▶ _ABOUT THIS TASK_
The response should consist of every line below, restated exactly, with no pictures.

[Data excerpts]
►
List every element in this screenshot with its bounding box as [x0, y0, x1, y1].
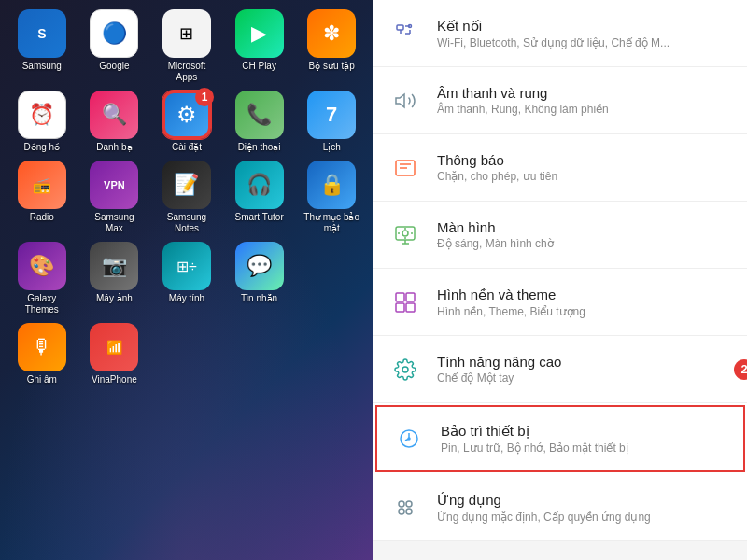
microsoft-icon: ⊞	[162, 9, 211, 58]
app-label-bosutap: Bộ sưu tập	[309, 61, 355, 72]
app-samsung[interactable]: S Samsung	[7, 9, 77, 83]
app-label-vinaphone: VinaPhone	[92, 374, 137, 385]
app-vinaphone[interactable]: 📶 VinaPhone	[80, 323, 149, 385]
app-label-caidat: Cài đặt	[172, 142, 202, 153]
baotri-title: Bảo trì thiết bị	[441, 423, 728, 440]
settings-item-hinhnenvatheme[interactable]: Hình nền và theme Hình nền, Theme, Biểu …	[374, 269, 747, 336]
app-tinnhan[interactable]: 💬 Tin nhắn	[225, 242, 294, 315]
amthanh-icon	[388, 84, 422, 118]
settings-item-tinhnang[interactable]: Tính năng nâng cao Chế độ Một tay 2	[374, 336, 747, 403]
app-label-mayanh: Máy ảnh	[96, 293, 133, 304]
app-caidat[interactable]: ⚙ 1 Cài đặt	[152, 91, 221, 153]
manhinh-icon	[388, 218, 422, 252]
app-dienthoai[interactable]: 📞 Điện thoại	[225, 91, 294, 153]
thongbao-subtitle: Chặn, cho phép, ưu tiên	[437, 170, 732, 183]
settings-list: Kết nối Wi-Fi, Bluetooth, Sử dụng dữ liệ…	[374, 0, 747, 541]
app-label-galaxy: Galaxy Themes	[14, 293, 70, 315]
manhinh-text: Màn hình Độ sáng, Màn hình chờ	[437, 219, 732, 250]
manhinh-subtitle: Độ sáng, Màn hình chờ	[437, 237, 732, 250]
ghiam-icon: 🎙	[18, 323, 66, 371]
svg-rect-0	[397, 25, 403, 30]
settings-item-thongbao[interactable]: Thông báo Chặn, cho phép, ưu tiên	[374, 134, 747, 202]
vinaphone-icon: 📶	[90, 323, 138, 371]
lich-icon: 7	[307, 91, 356, 139]
amthanh-text: Âm thanh và rung Âm thanh, Rung, Không l…	[437, 85, 732, 116]
samsung-icon: S	[18, 9, 66, 58]
app-label-lich: Lịch	[323, 142, 341, 153]
baotri-subtitle: Pin, Lưu trữ, Bộ nhớ, Bảo mật thiết bị	[441, 441, 728, 455]
radio-icon: 📻	[18, 161, 66, 209]
app-maytinh[interactable]: ⊞÷ Máy tính	[152, 242, 221, 315]
app-baomat[interactable]: 🔒 Thư mục bảo mật	[297, 161, 366, 234]
svg-point-13	[399, 501, 404, 507]
app-bosutap[interactable]: ✽ Bộ sưu tập	[297, 9, 366, 83]
ungdung-icon	[388, 491, 422, 525]
baotri-text: Bảo trì thiết bị Pin, Lưu trữ, Bộ nhớ, B…	[441, 423, 728, 455]
settings-item-ungdung[interactable]: Ứng dụng Ứng dụng mặc định, Cấp quyền ứn…	[374, 474, 747, 541]
amthanh-subtitle: Âm thanh, Rung, Không làm phiền	[437, 103, 732, 116]
app-label-google: Google	[99, 61, 129, 72]
tinnhan-icon: 💬	[235, 242, 284, 290]
tinhnang-subtitle: Chế độ Một tay	[437, 371, 732, 385]
ketnoi-text: Kết nối Wi-Fi, Bluetooth, Sử dụng dữ liệ…	[437, 18, 732, 49]
app-radio[interactable]: 📻 Radio	[7, 161, 77, 234]
app-google[interactable]: 🔵 Google	[80, 9, 149, 83]
app-label-dongho: Đồng hồ	[23, 142, 60, 153]
app-mayanh[interactable]: 📷 Máy ảnh	[80, 242, 149, 315]
settings-panel: Kết nối Wi-Fi, Bluetooth, Sử dụng dữ liệ…	[374, 0, 747, 560]
thongbao-text: Thông báo Chặn, cho phép, ưu tiên	[437, 152, 732, 183]
samsungmax-icon: VPN	[90, 161, 138, 209]
svg-rect-9	[406, 303, 415, 312]
app-label-samsung: Samsung	[22, 61, 62, 72]
svg-rect-8	[396, 303, 404, 312]
svg-point-16	[406, 509, 412, 514]
app-ghiam[interactable]: 🎙 Ghi âm	[7, 323, 77, 385]
baotri-icon	[392, 422, 426, 455]
mayanh-icon: 📷	[90, 242, 138, 290]
app-label-dienthoai: Điện thoại	[238, 142, 281, 153]
settings-item-manhinh[interactable]: Màn hình Độ sáng, Màn hình chờ	[374, 202, 747, 269]
ungdung-subtitle: Ứng dụng mặc định, Cấp quyền ứng dụng	[437, 511, 732, 524]
chplay-icon: ▶	[235, 9, 284, 58]
settings-item-ketnoi[interactable]: Kết nối Wi-Fi, Bluetooth, Sử dụng dữ liệ…	[374, 0, 747, 67]
app-label-maytinh: Máy tính	[169, 293, 204, 304]
baomat-icon: 🔒	[307, 161, 356, 209]
thongbao-title: Thông báo	[437, 152, 732, 168]
bosutap-icon: ✽	[307, 9, 356, 58]
hinhnenvatheme-subtitle: Hình nền, Theme, Biểu tượng	[437, 305, 732, 318]
ungdung-title: Ứng dụng	[437, 492, 732, 509]
amthanh-title: Âm thanh và rung	[437, 85, 732, 101]
app-dongho[interactable]: ⏰ Đồng hồ	[7, 91, 77, 153]
svg-point-10	[402, 367, 408, 372]
ketnoi-icon	[388, 17, 422, 50]
app-label-microsoft: Microsoft Apps	[159, 61, 215, 83]
hinhnenvatheme-text: Hình nền và theme Hình nền, Theme, Biểu …	[437, 287, 732, 318]
app-label-radio: Radio	[30, 212, 54, 223]
svg-rect-6	[396, 293, 404, 301]
svg-rect-7	[406, 293, 415, 301]
thongbao-icon	[388, 151, 422, 185]
dienthoai-icon: 📞	[235, 91, 284, 139]
tutor-icon: 🎧	[235, 161, 284, 209]
galaxy-icon: 🎨	[18, 242, 66, 290]
app-label-baomat: Thư mục bảo mật	[303, 212, 359, 234]
step-1-badge: 1	[195, 88, 214, 106]
step-2-badge: 2	[734, 359, 747, 380]
svg-point-12	[408, 438, 410, 440]
app-lich[interactable]: 7 Lịch	[297, 91, 366, 153]
ungdung-text: Ứng dụng Ứng dụng mặc định, Cấp quyền ứn…	[437, 492, 732, 524]
settings-item-baotri[interactable]: Bảo trì thiết bị Pin, Lưu trữ, Bộ nhớ, B…	[375, 405, 745, 472]
app-samsungmax[interactable]: VPN Samsung Max	[80, 161, 149, 234]
app-chplay[interactable]: ▶ CH Play	[225, 9, 294, 83]
dongho-icon: ⏰	[18, 91, 66, 139]
app-microsoft[interactable]: ⊞ Microsoft Apps	[152, 9, 221, 83]
tinhnang-title: Tính năng nâng cao	[437, 354, 732, 370]
app-galaxy[interactable]: 🎨 Galaxy Themes	[7, 242, 77, 315]
app-danhba[interactable]: 🔍 Danh bạ	[80, 91, 149, 153]
app-tutor[interactable]: 🎧 Smart Tutor	[225, 161, 294, 234]
app-label-chplay: CH Play	[242, 61, 276, 72]
tinhnang-text: Tính năng nâng cao Chế độ Một tay	[437, 354, 732, 385]
ketnoi-subtitle: Wi-Fi, Bluetooth, Sử dụng dữ liệu, Chế đ…	[437, 36, 732, 49]
app-notes[interactable]: 📝 Samsung Notes	[152, 161, 221, 234]
settings-item-amthanh[interactable]: Âm thanh và rung Âm thanh, Rung, Không l…	[374, 67, 747, 134]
◄
▶ _RESULT OF THIS EXERCISE_
List every element in this screenshot with its bounding box as [x0, y0, x1, y1].
microsoft-icon: ⊞	[162, 9, 211, 58]
app-label-bosutap: Bộ sưu tập	[309, 61, 355, 72]
app-samsung[interactable]: S Samsung	[7, 9, 77, 83]
app-label-vinaphone: VinaPhone	[92, 374, 137, 385]
app-vinaphone[interactable]: 📶 VinaPhone	[80, 323, 149, 385]
app-label-caidat: Cài đặt	[172, 142, 202, 153]
baotri-title: Bảo trì thiết bị	[441, 423, 728, 440]
settings-item-hinhnenvatheme[interactable]: Hình nền và theme Hình nền, Theme, Biểu …	[374, 269, 747, 336]
app-tinnhan[interactable]: 💬 Tin nhắn	[225, 242, 294, 315]
amthanh-icon	[388, 84, 422, 118]
settings-item-tinhnang[interactable]: Tính năng nâng cao Chế độ Một tay 2	[374, 336, 747, 403]
app-label-mayanh: Máy ảnh	[96, 293, 133, 304]
app-caidat[interactable]: ⚙ 1 Cài đặt	[152, 91, 221, 153]
manhinh-icon	[388, 218, 422, 252]
app-dienthoai[interactable]: 📞 Điện thoại	[225, 91, 294, 153]
thongbao-subtitle: Chặn, cho phép, ưu tiên	[437, 170, 732, 183]
settings-list: Kết nối Wi-Fi, Bluetooth, Sử dụng dữ liệ…	[374, 0, 747, 541]
app-label-galaxy: Galaxy Themes	[14, 293, 70, 315]
manhinh-text: Màn hình Độ sáng, Màn hình chờ	[437, 219, 732, 250]
manhinh-subtitle: Độ sáng, Màn hình chờ	[437, 237, 732, 250]
ghiam-icon: 🎙	[18, 323, 66, 371]
svg-rect-0	[397, 25, 403, 30]
settings-item-thongbao[interactable]: Thông báo Chặn, cho phép, ưu tiên	[374, 134, 747, 202]
vinaphone-icon: 📶	[90, 323, 138, 371]
lich-icon: 7	[307, 91, 356, 139]
amthanh-text: Âm thanh và rung Âm thanh, Rung, Không l…	[437, 85, 732, 116]
samsung-icon: S	[18, 9, 66, 58]
app-label-lich: Lịch	[323, 142, 341, 153]
baotri-subtitle: Pin, Lưu trữ, Bộ nhớ, Bảo mật thiết bị	[441, 441, 728, 455]
radio-icon: 📻	[18, 161, 66, 209]
app-maytinh[interactable]: ⊞÷ Máy tính	[152, 242, 221, 315]
app-baomat[interactable]: 🔒 Thư mục bảo mật	[297, 161, 366, 234]
svg-point-13	[399, 501, 404, 507]
app-bosutap[interactable]: ✽ Bộ sưu tập	[297, 9, 366, 83]
ungdung-icon	[388, 491, 422, 525]
baotri-text: Bảo trì thiết bị Pin, Lưu trữ, Bộ nhớ, B…	[441, 423, 728, 455]
settings-item-ungdung[interactable]: Ứng dụng Ứng dụng mặc định, Cấp quyền ứn…	[374, 474, 747, 541]
amthanh-subtitle: Âm thanh, Rung, Không làm phiền	[437, 103, 732, 116]
app-label-google: Google	[99, 61, 129, 72]
tinnhan-icon: 💬	[235, 242, 284, 290]
tinhnang-subtitle: Chế độ Một tay	[437, 371, 732, 385]
ketnoi-text: Kết nối Wi-Fi, Bluetooth, Sử dụng dữ liệ…	[437, 18, 732, 49]
app-radio[interactable]: 📻 Radio	[7, 161, 77, 234]
app-google[interactable]: 🔵 Google	[80, 9, 149, 83]
app-label-dongho: Đồng hồ	[23, 142, 60, 153]
app-mayanh[interactable]: 📷 Máy ảnh	[80, 242, 149, 315]
settings-panel: Kết nối Wi-Fi, Bluetooth, Sử dụng dữ liệ…	[374, 0, 747, 560]
thongbao-text: Thông báo Chặn, cho phép, ưu tiên	[437, 152, 732, 183]
samsungmax-icon: VPN	[90, 161, 138, 209]
svg-rect-9	[406, 303, 415, 312]
app-label-samsung: Samsung	[22, 61, 62, 72]
svg-rect-8	[396, 303, 404, 312]
svg-point-16	[406, 509, 412, 514]
app-ghiam[interactable]: 🎙 Ghi âm	[7, 323, 77, 385]
baotri-icon	[392, 422, 426, 455]
mayanh-icon: 📷	[90, 242, 138, 290]
app-label-dienthoai: Điện thoại	[238, 142, 281, 153]
settings-item-manhinh[interactable]: Màn hình Độ sáng, Màn hình chờ	[374, 202, 747, 269]
ungdung-subtitle: Ứng dụng mặc định, Cấp quyền ứng dụng	[437, 511, 732, 524]
chplay-icon: ▶	[235, 9, 284, 58]
settings-item-ketnoi[interactable]: Kết nối Wi-Fi, Bluetooth, Sử dụng dữ liệ…	[374, 0, 747, 67]
app-label-maytinh: Máy tính	[169, 293, 204, 304]
baomat-icon: 🔒	[307, 161, 356, 209]
thongbao-title: Thông báo	[437, 152, 732, 168]
bosutap-icon: ✽	[307, 9, 356, 58]
hinhnenvatheme-subtitle: Hình nền, Theme, Biểu tượng	[437, 305, 732, 318]
ungdung-title: Ứng dụng	[437, 492, 732, 509]
amthanh-title: Âm thanh và rung	[437, 85, 732, 101]
app-dongho[interactable]: ⏰ Đồng hồ	[7, 91, 77, 153]
svg-point-10	[402, 367, 408, 372]
ketnoi-icon	[388, 17, 422, 50]
app-label-microsoft: Microsoft Apps	[159, 61, 215, 83]
hinhnenvatheme-text: Hình nền và theme Hình nền, Theme, Biểu …	[437, 287, 732, 318]
app-label-radio: Radio	[30, 212, 54, 223]
svg-rect-6	[396, 293, 404, 301]
svg-rect-7	[406, 293, 415, 301]
thongbao-icon	[388, 151, 422, 185]
dienthoai-icon: 📞	[235, 91, 284, 139]
tutor-icon: 🎧	[235, 161, 284, 209]
galaxy-icon: 🎨	[18, 242, 66, 290]
app-label-baomat: Thư mục bảo mật	[303, 212, 359, 234]
step-1-badge: 1	[195, 88, 214, 106]
step-2-badge: 2	[734, 359, 747, 380]
svg-point-12	[408, 438, 410, 440]
app-lich[interactable]: 7 Lịch	[297, 91, 366, 153]
ungdung-text: Ứng dụng Ứng dụng mặc định, Cấp quyền ứn…	[437, 492, 732, 524]
settings-item-baotri[interactable]: Bảo trì thiết bị Pin, Lưu trữ, Bộ nhớ, B…	[375, 405, 745, 472]
app-samsungmax[interactable]: VPN Samsung Max	[80, 161, 149, 234]
app-chplay[interactable]: ▶ CH Play	[225, 9, 294, 83]
dongho-icon: ⏰	[18, 91, 66, 139]
app-microsoft[interactable]: ⊞ Microsoft Apps	[152, 9, 221, 83]
tinhnang-title: Tính năng nâng cao	[437, 354, 732, 370]
app-galaxy[interactable]: 🎨 Galaxy Themes	[7, 242, 77, 315]
app-danhba[interactable]: 🔍 Danh bạ	[80, 91, 149, 153]
app-tutor[interactable]: 🎧 Smart Tutor	[225, 161, 294, 234]
app-label-chplay: CH Play	[242, 61, 276, 72]
tinhnang-text: Tính năng nâng cao Chế độ Một tay	[437, 354, 732, 385]
ketnoi-subtitle: Wi-Fi, Bluetooth, Sử dụng dữ liệu, Chế đ…	[437, 36, 732, 49]
app-notes[interactable]: 📝 Samsung Notes	[152, 161, 221, 234]
settings-item-amthanh[interactable]: Âm thanh và rung Âm thanh, Rung, Không l…	[374, 67, 747, 134]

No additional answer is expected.